-- Extracted entries --
== Segment start ==

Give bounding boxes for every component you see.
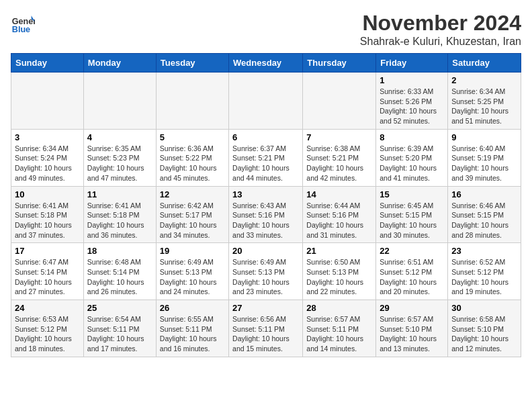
day-info: Sunrise: 6:43 AM Sunset: 5:16 PM Dayligh… [232, 201, 299, 240]
day-cell: 20Sunrise: 6:49 AM Sunset: 5:13 PM Dayli… [229, 243, 303, 300]
day-info: Sunrise: 6:39 AM Sunset: 5:20 PM Dayligh… [380, 144, 444, 183]
day-number: 4 [87, 132, 152, 142]
day-cell: 8Sunrise: 6:39 AM Sunset: 5:20 PM Daylig… [376, 129, 448, 186]
day-cell: 18Sunrise: 6:48 AM Sunset: 5:14 PM Dayli… [83, 243, 156, 300]
weekday-header-tuesday: Tuesday [156, 54, 228, 73]
day-cell [11, 73, 84, 130]
day-cell: 23Sunrise: 6:52 AM Sunset: 5:12 PM Dayli… [448, 243, 521, 300]
day-number: 5 [160, 132, 225, 142]
month-title: November 2024 [360, 11, 521, 36]
day-info: Sunrise: 6:49 AM Sunset: 5:13 PM Dayligh… [160, 257, 225, 297]
header: General Blue November 2024 Shahrak-e Kul… [11, 11, 521, 48]
day-info: Sunrise: 6:34 AM Sunset: 5:25 PM Dayligh… [451, 87, 517, 126]
day-number: 23 [451, 246, 517, 256]
day-info: Sunrise: 6:58 AM Sunset: 5:10 PM Dayligh… [451, 314, 517, 354]
day-cell: 15Sunrise: 6:45 AM Sunset: 5:15 PM Dayli… [376, 186, 448, 243]
day-number: 29 [380, 303, 444, 313]
weekday-header-monday: Monday [83, 54, 156, 73]
day-cell: 13Sunrise: 6:43 AM Sunset: 5:16 PM Dayli… [229, 186, 303, 243]
day-number: 21 [306, 246, 372, 256]
day-cell: 17Sunrise: 6:47 AM Sunset: 5:14 PM Dayli… [11, 243, 84, 300]
day-cell: 6Sunrise: 6:37 AM Sunset: 5:21 PM Daylig… [229, 129, 303, 186]
day-info: Sunrise: 6:35 AM Sunset: 5:23 PM Dayligh… [87, 144, 152, 183]
day-info: Sunrise: 6:33 AM Sunset: 5:26 PM Dayligh… [380, 87, 444, 126]
title-area: November 2024 Shahrak-e Kuluri, Khuzesta… [360, 11, 521, 48]
day-cell [83, 73, 156, 130]
weekday-header-friday: Friday [376, 54, 448, 73]
day-number: 30 [451, 303, 517, 313]
day-number: 3 [15, 132, 80, 142]
svg-text:Blue: Blue [12, 25, 30, 34]
day-cell: 28Sunrise: 6:57 AM Sunset: 5:11 PM Dayli… [303, 300, 376, 357]
day-cell: 29Sunrise: 6:57 AM Sunset: 5:10 PM Dayli… [376, 300, 448, 357]
day-number: 15 [380, 189, 444, 199]
day-info: Sunrise: 6:57 AM Sunset: 5:11 PM Dayligh… [306, 314, 372, 354]
weekday-header-thursday: Thursday [303, 54, 376, 73]
day-info: Sunrise: 6:38 AM Sunset: 5:21 PM Dayligh… [306, 144, 372, 183]
day-info: Sunrise: 6:49 AM Sunset: 5:13 PM Dayligh… [232, 257, 299, 297]
day-cell [229, 73, 303, 130]
day-number: 24 [15, 303, 80, 313]
day-number: 28 [306, 303, 372, 313]
day-info: Sunrise: 6:34 AM Sunset: 5:24 PM Dayligh… [15, 144, 80, 183]
day-number: 27 [232, 303, 299, 313]
location-title: Shahrak-e Kuluri, Khuzestan, Iran [360, 36, 521, 48]
day-info: Sunrise: 6:37 AM Sunset: 5:21 PM Dayligh… [232, 144, 299, 183]
day-info: Sunrise: 6:54 AM Sunset: 5:11 PM Dayligh… [87, 314, 152, 354]
weekday-header-saturday: Saturday [448, 54, 521, 73]
day-info: Sunrise: 6:46 AM Sunset: 5:15 PM Dayligh… [451, 201, 517, 240]
day-info: Sunrise: 6:45 AM Sunset: 5:15 PM Dayligh… [380, 201, 444, 240]
day-number: 8 [380, 132, 444, 142]
day-number: 12 [160, 189, 225, 199]
logo-icon: General Blue [11, 11, 35, 35]
day-cell: 7Sunrise: 6:38 AM Sunset: 5:21 PM Daylig… [303, 129, 376, 186]
day-number: 26 [160, 303, 225, 313]
day-number: 19 [160, 246, 225, 256]
day-info: Sunrise: 6:42 AM Sunset: 5:17 PM Dayligh… [160, 201, 225, 240]
week-row-4: 17Sunrise: 6:47 AM Sunset: 5:14 PM Dayli… [11, 243, 521, 300]
day-number: 1 [380, 75, 444, 85]
week-row-1: 1Sunrise: 6:33 AM Sunset: 5:26 PM Daylig… [11, 73, 521, 130]
calendar-table: SundayMondayTuesdayWednesdayThursdayFrid… [11, 53, 521, 357]
day-cell: 30Sunrise: 6:58 AM Sunset: 5:10 PM Dayli… [448, 300, 521, 357]
day-number: 10 [15, 189, 80, 199]
day-info: Sunrise: 6:47 AM Sunset: 5:14 PM Dayligh… [15, 257, 80, 297]
day-cell: 4Sunrise: 6:35 AM Sunset: 5:23 PM Daylig… [83, 129, 156, 186]
day-cell: 26Sunrise: 6:55 AM Sunset: 5:11 PM Dayli… [156, 300, 228, 357]
day-cell: 25Sunrise: 6:54 AM Sunset: 5:11 PM Dayli… [83, 300, 156, 357]
logo: General Blue [11, 11, 35, 35]
day-number: 25 [87, 303, 152, 313]
day-number: 20 [232, 246, 299, 256]
day-number: 6 [232, 132, 299, 142]
day-info: Sunrise: 6:55 AM Sunset: 5:11 PM Dayligh… [160, 314, 225, 354]
day-cell: 22Sunrise: 6:51 AM Sunset: 5:12 PM Dayli… [376, 243, 448, 300]
day-number: 22 [380, 246, 444, 256]
weekday-header-wednesday: Wednesday [229, 54, 303, 73]
weekday-header-sunday: Sunday [11, 54, 84, 73]
day-number: 18 [87, 246, 152, 256]
week-row-5: 24Sunrise: 6:53 AM Sunset: 5:12 PM Dayli… [11, 300, 521, 357]
day-cell: 16Sunrise: 6:46 AM Sunset: 5:15 PM Dayli… [448, 186, 521, 243]
day-cell: 19Sunrise: 6:49 AM Sunset: 5:13 PM Dayli… [156, 243, 228, 300]
day-info: Sunrise: 6:56 AM Sunset: 5:11 PM Dayligh… [232, 314, 299, 354]
day-number: 14 [306, 189, 372, 199]
day-cell: 27Sunrise: 6:56 AM Sunset: 5:11 PM Dayli… [229, 300, 303, 357]
day-info: Sunrise: 6:50 AM Sunset: 5:13 PM Dayligh… [306, 257, 372, 297]
day-number: 7 [306, 132, 372, 142]
day-info: Sunrise: 6:41 AM Sunset: 5:18 PM Dayligh… [87, 201, 152, 240]
day-cell [156, 73, 228, 130]
day-info: Sunrise: 6:48 AM Sunset: 5:14 PM Dayligh… [87, 257, 152, 297]
day-number: 2 [451, 75, 517, 85]
day-number: 17 [15, 246, 80, 256]
day-cell: 10Sunrise: 6:41 AM Sunset: 5:18 PM Dayli… [11, 186, 84, 243]
day-info: Sunrise: 6:41 AM Sunset: 5:18 PM Dayligh… [15, 201, 80, 240]
day-cell: 2Sunrise: 6:34 AM Sunset: 5:25 PM Daylig… [448, 73, 521, 130]
day-cell: 1Sunrise: 6:33 AM Sunset: 5:26 PM Daylig… [376, 73, 448, 130]
day-number: 9 [451, 132, 517, 142]
day-number: 16 [451, 189, 517, 199]
day-cell: 5Sunrise: 6:36 AM Sunset: 5:22 PM Daylig… [156, 129, 228, 186]
day-number: 11 [87, 189, 152, 199]
week-row-2: 3Sunrise: 6:34 AM Sunset: 5:24 PM Daylig… [11, 129, 521, 186]
day-info: Sunrise: 6:57 AM Sunset: 5:10 PM Dayligh… [380, 314, 444, 354]
day-cell: 11Sunrise: 6:41 AM Sunset: 5:18 PM Dayli… [83, 186, 156, 243]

== Segment end ==

-- Task description --
Look through the entries and return each line that has the word "Shahrak" in it.

-- Output --
header: General Blue November 2024 Shahrak-e Kul… [11, 11, 521, 48]
title-area: November 2024 Shahrak-e Kuluri, Khuzesta… [360, 11, 521, 48]
location-title: Shahrak-e Kuluri, Khuzestan, Iran [360, 36, 521, 48]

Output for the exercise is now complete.